In the motion dated May 5, Atiku and the PDP insisted that their case against Tinubu, being a unique electoral dispute with a peculiar constitutional dimension, they said it was a matter of public interest in which millions of Nigerian citizens and voters are stakeholders, with the constitutional right to be part of the proceedings.

“An integral part of the constitutional duty of the Court to hold proceedings in public is a discretion to allow public access to proceedings either physically or by electronic means. 

“With the huge and tremendous technological advances and developments in Nigeria and beyond, including the current trend by this Honourable Court towards embracing electronic procedures, virtual hearing and electronic filing, a departure from the Rules to allow a regulated televising of the proceedings in this matter is in consonance with the maxim that justice must not only be done, but must be seen to be done.

“Televising court proceedings is not alien to this Honourable Court, and will enhance public confidence”, the petitioners added.

Atiku had in his joint petition with the PDP, marked: CA/PEPC/05/2023, applied for the withdrawal of the Certificate of Return that was issued to Tinubu of the ruling All Progressives Congress, APC, by the Independent National Electoral Commission, INEC.

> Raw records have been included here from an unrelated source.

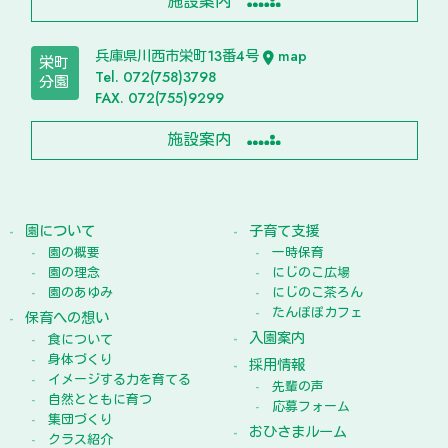
施設案内
兵庫県川西市栄町13番4号
map
栄町
Tel. 072(758)3798
分園
FAX. 072(755)9299
施設案内
園について
子育て支援
園の概要
一時保育
園の理念
にじのこ広場
園のあゆみ
にじのこ茶ろん
たんぽぽカフェ
保育への想い
入園案内
食について
身体づくり
採用情報
イメージする力を育てる
先輩の声
自然とともに育つ
応募フォーム
集団づくり
おひさまルーム
クラス紹介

He maintained that the declaration of Tinubu as winner of the presidential election was “invalid by reason of non- compliance with the provisions of the Electoral Act, 2022”.

Atiku further argued that Tinubu’s election was invalid by reason of corrupt practices.

“The 2nd Respondent was not duly elected by majority of lawful votes cast at the Election.

“The 2nd Respondent was at the time of the Election not qualified to contest the Election”, Atiku added while listing grounds he said the court should consider to nullify Tinubu’s election.

He prayed the court to declare him winner of the presidential election, having secured the second highest number of lawful votes cast at the election.

Presidential Tribunal: Tinubu’s response to the petitions

However, in a reply he filed through his team of lawyers led by Chief Wole Olanipekun, SAN, Tinubu, queried the legal competence of petitions seeking to invalidate his election victory. 

In a preliminary objection he entered before the court, Tinubu, described Atiku as a consistent serial loser that had since 1993, crisscrossed different political parties, in search of power.

The President-elect said he would during the hearing of the petition, lead evidence before the court to show how Atiku’s emergence as a candidate in the presidential election that held on February 25, led to the “balkanisation” of the opposition PDP.

Insisting that he was validly returned as winner of the presidential election by INEC, Tinubu told the court that unlike Atiku, he has been “a most consistent politician, who has not shifted political tendency and alignment”.

On the claim that he did not secure the statutory vote from the Federal Capital Territory, FCT, Abuja, Tinubu, argued that it was not a mandatory requirement of the law that he must win the FCT before he would be declared as the President-elect.

He said Atiku’s call for his election to be nullified on the ground that he was mandatorily required to score one-quarter of the lawful votes cast in each of at least two-thirds of all the States and the FCT, “becomes suspect and abusive, when considered vis-à-vis relief 150(d), where the petitioners pray that the 1st petitioner who did not score one-quarter of the votes cast in more than 21 States and the FCT, Abuja, be declared the winner of the election and sworn in as the duly elected President of Nigeria”.

It will be recalled that INEC had on March 1, announced Tinubu as the winner of the presidential poll, ahead of 17 other candidates that contested the election.

It declared that Tinubu scored a total of 8,794,726 votes to defeat Atiku who polled a total of 6,984,520 votes and Obi who came third with a total of 6,101,533 votes.

Aside from Atiku and the PDP, the Labour Party, LP, and its own candidate, Mr. Peter Obi, who came third at the election, are equally before the court to nullify Tinubu’s election.

A three-member panel of the PEPC which will conduct its proceedings at the Court of Appeal in Abuja, will on Monday, commence pre-hearing session on all the petitions that were brought before it by aggrieved presidential candidates and their political parties.